Task to carry out: Each line of the records needs to be written out exactly, with any image left out.

Saved entries
>>>>>
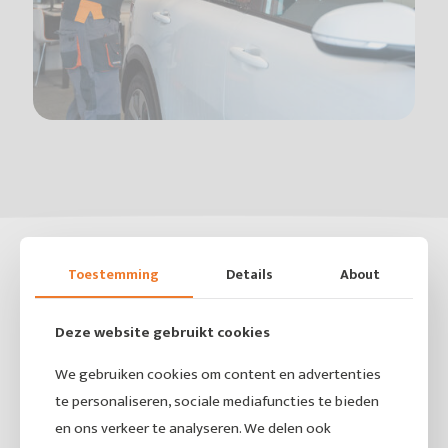
Toestemming
Details
About
Deze website gebruikt cookies
We gebruiken cookies om content en advertenties
te personaliseren, sociale mediafuncties te bieden
en ons verkeer te analyseren. We delen ook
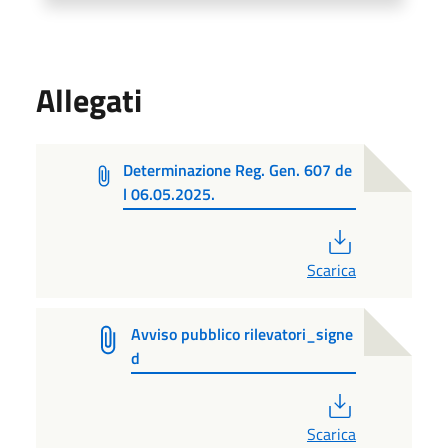
Allegati
Determinazione Reg. Gen. 607 de
l 06.05.2025.
PDF
Scarica
Avviso pubblico rilevatori_signe
d
PDF
Scarica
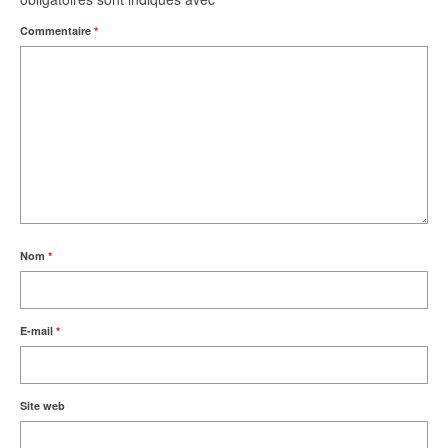
Commentaire
*
Nom
*
E-mail
*
Site web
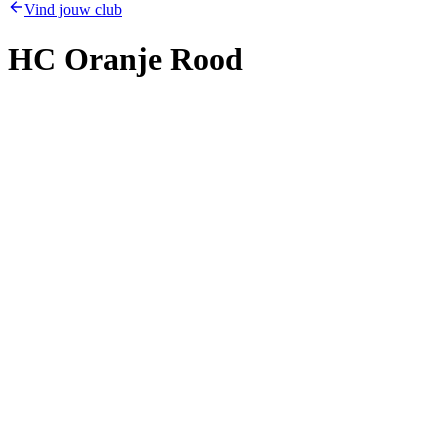
Vind jouw club
HC Oranje Rood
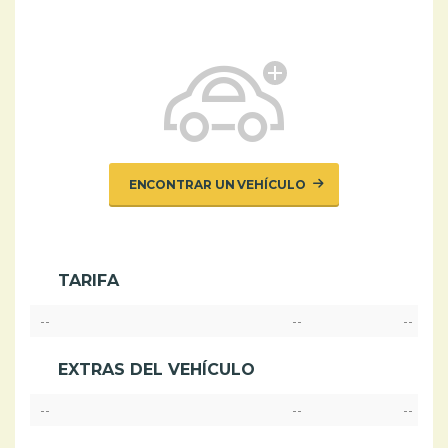
ENCONTRAR UN VEHÍCULO
TARIFA
--
--
--
EXTRAS DEL VEHÍCULO
--
--
--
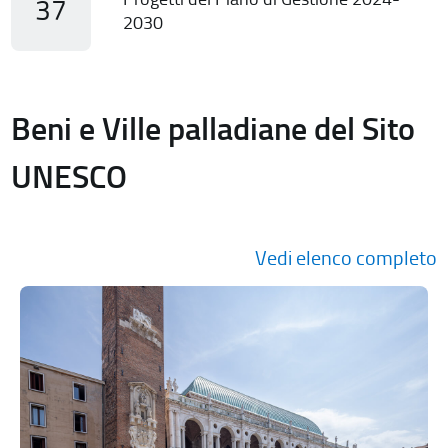
37
2030
Beni e Ville palladiane del Sito
UNESCO
Vedi elenco completo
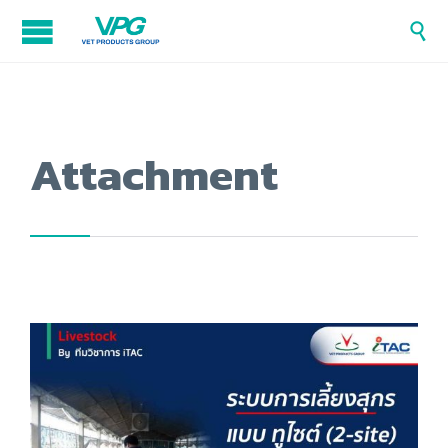

Attachment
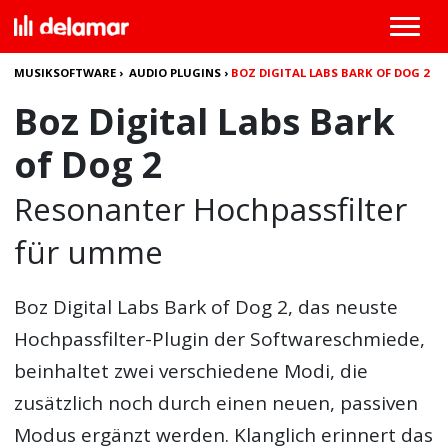
MUSIKSOFTWARE
›
AUDIO PLUGINS
›
BOZ DIGITAL LABS BARK OF DOG 2
Boz Digital Labs Bark
of Dog 2
Resonanter Hochpassfilter
für umme
Boz Digital Labs Bark of Dog 2
, das neuste
Hochpassfilter-Plugin der Softwareschmiede,
beinhaltet zwei verschiedene Modi, die
zusätzlich noch durch einen neuen, passiven
Modus ergänzt werden. Klanglich erinnert das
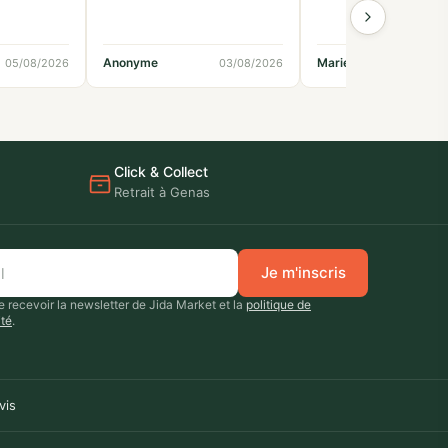
Anonyme
Marielle
05/08/2026
03/08/2026
02
Click & Collect
Retrait à Genas
Je m'inscris
 recevoir la newsletter de Jida Market et la
politique de
ité
.
vis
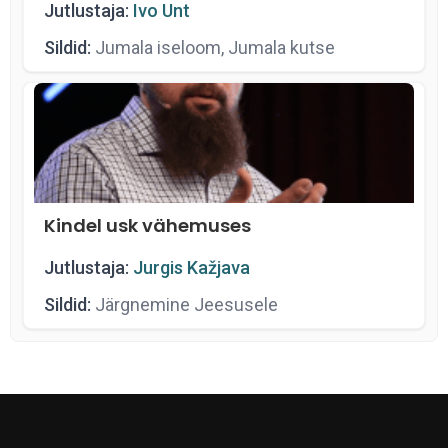
Jutlustaja:
Ivo Unt
Sildid:
Jumala iseloom, Jumala kutse
Kindel usk vähemuses
Jutlustaja:
Jurgis Kažjava
Sildid:
Järgnemine Jeesusele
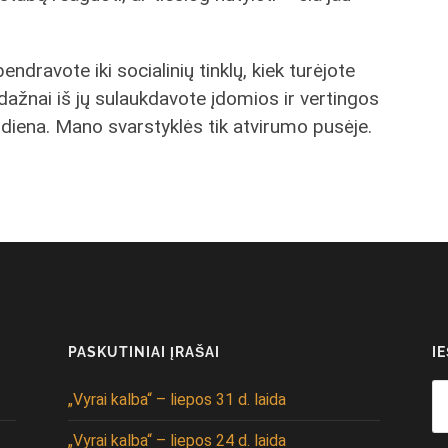
ndravote iki socialinių tinklų, kiek turėjote
k dažnai iš jų sulaukdavote įdomios ir vertingos
nūdiena. Mano svarstyklės tik atvirumo pusėje.
PASKUTINIAI ĮRAŠAI
I
Se
„Vyrai kalba“ – liepos 31 d. laida
fo
„Vyrai kalba“ – liepos 24 d. laida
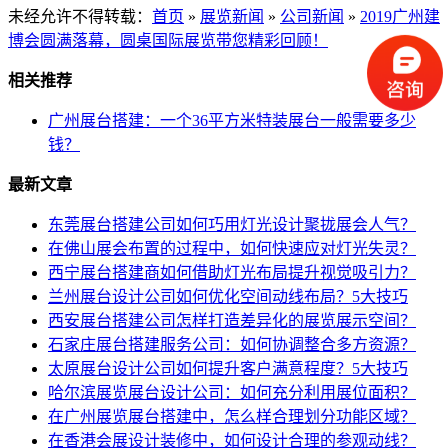
未经允许不得转载：
首页
»
展览新闻
»
公司新闻
»
2019广州建
博会圆满落幕，圆桌国际展览带您精彩回顾！
相关推荐
广州展台搭建：一个36平方米特装展台一般需要多少
钱？
最新文章
东莞展台搭建公司如何巧用灯光设计聚拢展会人气？
在佛山展会布置的过程中，如何快速应对灯光失灵？
西宁展台搭建商如何借助灯光布局提升视觉吸引力？
兰州展台设计公司如何优化空间动线布局？5大技巧
西安展台搭建公司怎样打造差异化的展览展示空间？
石家庄展台搭建服务公司：如何协调整合多方资源？
太原展台设计公司如何提升客户满意程度？5大技巧
哈尔滨展览展台设计公司：如何充分利用展位面积？
在广州展览展台搭建中，怎么样合理划分功能区域？
在香港会展设计装修中，如何设计合理的参观动线？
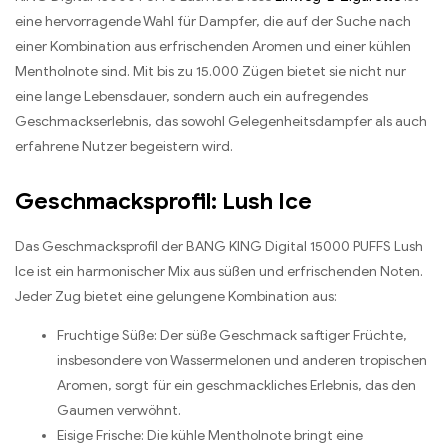
eine hervorragende Wahl für Dampfer, die auf der Suche nach
einer Kombination aus erfrischenden Aromen und einer kühlen
Mentholnote sind. Mit bis zu 15.000 Zügen bietet sie nicht nur
eine lange Lebensdauer, sondern auch ein aufregendes
Geschmackserlebnis, das sowohl Gelegenheitsdampfer als auch
erfahrene Nutzer begeistern wird.
Geschmacksprofil: Lush Ice
Das Geschmacksprofil der BANG KING Digital 15000 PUFFS Lush
Ice ist ein harmonischer Mix aus süßen und erfrischenden Noten.
Jeder Zug bietet eine gelungene Kombination aus:
Fruchtige Süße: Der süße Geschmack saftiger Früchte,
insbesondere von Wassermelonen und anderen tropischen
Aromen, sorgt für ein geschmackliches Erlebnis, das den
Gaumen verwöhnt.
Eisige Frische: Die kühle Mentholnote bringt eine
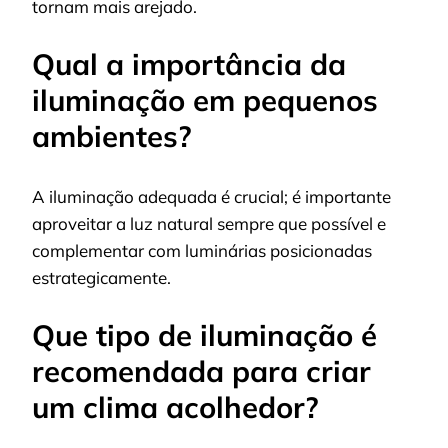
tornam mais arejado.
Qual a importância da
iluminação em pequenos
ambientes?
A iluminação adequada é crucial; é importante
aproveitar a luz natural sempre que possível e
complementar com luminárias posicionadas
estrategicamente.
Que tipo de iluminação é
recomendada para criar
um clima acolhedor?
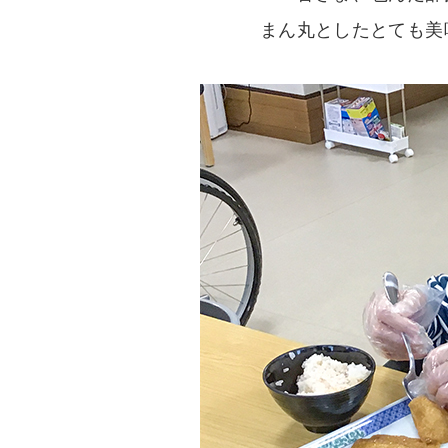
まん丸としたとても美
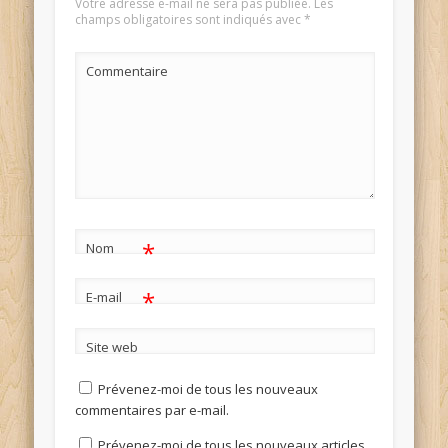
Votre adresse e-mail ne sera pas publiée.
Les
champs obligatoires sont indiqués avec
*
Commentaire
*
Nom
*
E-mail
Site web
Prévenez-moi de tous les nouveaux
commentaires par e-mail.
Prévenez-moi de tous les nouveaux articles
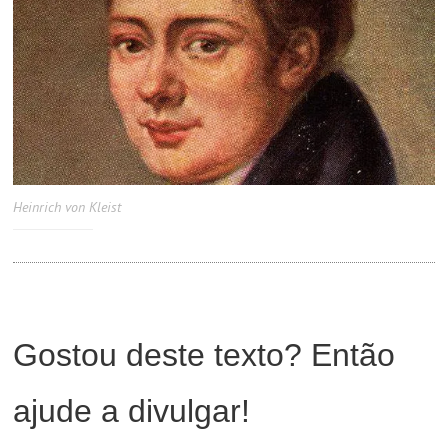
Heinrich von Kleist
Gostou deste texto? Então
ajude a divulgar!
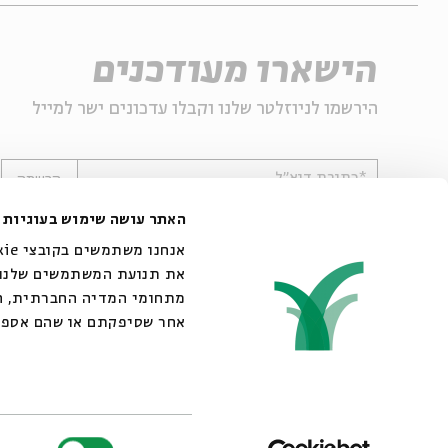
הישארו מעודכנים
הירשמו לניוזלטר שלנו וקבלו עדכונים ישר למייל
*כתובת דוא"ל
הרשמה
האתר עושה שימוש בעוגיות
את תנועת המשתמשים שלנו. 
מתחומי המדיה החברתית, הפ
אחר שסיפקתם או שהם אספו
© 2007-2026 | כל הזכויות שמורות לבית אבי חי
בחירת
<<<<<
Task answer:
Toestemming
Details
About
Deze website gebruikt cookies
We gebruiken cookies om content en advertenties
te personaliseren, sociale mediafuncties te bieden
en ons verkeer te analyseren. We delen ook
Allegati
Determinazione Reg. Gen. 607 de
l 06.05.2025.
PDF
Scarica
Avviso pubblico rilevatori_signe
d
PDF
Scarica
Commentaire
*
Nom
*
E-mail
*
Site web
Vind jouw club
HC Oranje Rood
ENCONTRAR UN VEHÍCULO
TARIFA
--
--
--
EXTRAS DEL VEHÍCULO
--
--
--
37
2030
Beni e Ville palladiane del Sito
UNESCO
Vedi elenco completo

Attachment
MUSIKSOFTWARE
›
AUDIO PLUGINS
›
BOZ DIGITAL LABS BARK OF DOG 2
Boz Digital Labs Bark
of Dog 2
Resonanter Hochpassfilter
für umme
Boz Digital Labs Bark of Dog 2
, das neuste
Hochpassfilter-Plugin der Softwareschmiede,
beinhaltet zwei verschiedene Modi, die
zusätzlich noch durch einen neuen, passiven
Modus ergänzt werden. Klanglich erinnert das
Anonyme
Marielle
05/08/2026
03/08/2026
02
Click & Collect
Retrait à Genas
Je m'inscris
 recevoir la newsletter de Jida Market et la
politique de
ité
.
vis
Jutlustaja:
Ivo Unt
Sildid:
Jumala iseloom, Jumala kutse
Kindel usk vähemuses
Jutlustaja:
Jurgis Kažjava
Sildid:
Järgnemine Jeesusele
ndravote iki socialinių tinklų, kiek turėjote
k dažnai iš jų sulaukdavote įdomios ir vertingos
nūdiena. Mano svarstyklės tik atvirumo pusėje.
PASKUTINIAI ĮRAŠAI
I
Se
„Vyrai kalba“ – liepos 31 d. laida
fo
„Vyrai kalba“ – liepos 24 d. laida
未经允许不得转载：
首页
»
展览新闻
»
公司新闻
»
2019广州建
博会圆满落幕，圆桌国际展览带您精彩回顾！
相关推荐
广州展台搭建：一个36平方米特装展台一般需要多少
钱？
最新文章
东莞展台搭建公司如何巧用灯光设计聚拢展会人气？
在佛山展会布置的过程中，如何快速应对灯光失灵？
西宁展台搭建商如何借助灯光布局提升视觉吸引力？
兰州展台设计公司如何优化空间动线布局？5大技巧
西安展台搭建公司怎样打造差异化的展览展示空间？
石家庄展台搭建服务公司：如何协调整合多方资源？
太原展台设计公司如何提升客户满意程度？5大技巧
哈尔滨展览展台设计公司：如何充分利用展位面积？
在广州展览展台搭建中，怎么样合理划分功能区域？
在香港会展设计装修中，如何设计合理的参观动线？
eine hervorragende Wahl für Dampfer, die auf der Suche nach
einer Kombination aus erfrischenden Aromen und einer kühlen
Mentholnote sind. Mit bis zu 15.000 Zügen bietet sie nicht nur
eine lange Lebensdauer, sondern auch ein aufregendes
Geschmackserlebnis, das sowohl Gelegenheitsdampfer als auch
erfahrene Nutzer begeistern wird.
Geschmacksprofil: Lush Ice
Das Geschmacksprofil der BANG KING Digital 15000 PUFFS Lush
Ice ist ein harmonischer Mix aus süßen und erfrischenden Noten.
Jeder Zug bietet eine gelungene Kombination aus:
Fruchtige Süße: Der süße Geschmack saftiger Früchte,
insbesondere von Wassermelonen und anderen tropischen
Aromen, sorgt für ein geschmackliches Erlebnis, das den
Gaumen verwöhnt.
Eisige Frische: Die kühle Mentholnote bringt eine
tornam mais arejado.
Qual a importância da
iluminação em pequenos
ambientes?
A iluminação adequada é crucial; é importante
aproveitar a luz natural sempre que possível e
complementar com luminárias posicionadas
estrategicamente.
Que tipo de iluminação é
recomendada para criar
um clima acolhedor?
まん丸としたとても美
Votre adresse e-mail ne sera pas publiée.
Les
champs obligatoires sont indiqués avec
*
Commentaire
*
Nom
*
E-mail
Site web
Prévenez-moi de tous les nouveaux
commentaires par e-mail.
Prévenez-moi de tous les nouveaux articles
Heinrich von Kleist
Gostou deste texto? Então
ajude a divulgar!
הישארו מעודכנים
הירשמו לניוזלטר שלנו וקבלו עדכונים ישר למייל
*כתובת דוא"ל
הרשמה
האתר עושה שימוש בעוגיות
את תנועת המשתמשים שלנו. 
מתחומי המדיה החברתית, הפ
אחר שסיפקתם או שהם אספו
© 2007-2026 | כל הזכויות שמורות לבית אבי חי
בחירת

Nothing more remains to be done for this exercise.